_Problem statement_
Images do not belong in the copy. Retype the entries exactly.

=== Section Start ===

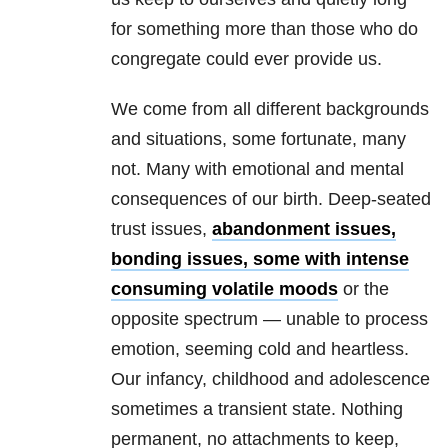
for something more than those who do
congregate could ever provide us.
We come from all different backgrounds
and situations, some fortunate, many
not. Many with emotional and mental
consequences of our birth. Deep-seated
trust issues,
abandonment issues,
bonding issues, some with intense
consuming volatile moods
or the
opposite spectrum — unable to process
emotion, seeming cold and heartless.
Our infancy, childhood and adolescence
sometimes a transient state. Nothing
permanent, no attachments to keep,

=== Section End ===

_Answer section_
for something more than those who do
congregate could ever provide us.
We come from all different backgrounds
and situations, some fortunate, many
not. Many with emotional and mental
consequences of our birth. Deep-seated
trust issues,
abandonment issues,
bonding issues, some with intense
consuming volatile moods
or the
opposite spectrum — unable to process
emotion, seeming cold and heartless.
Our infancy, childhood and adolescence
sometimes a transient state. Nothing
permanent, no attachments to keep,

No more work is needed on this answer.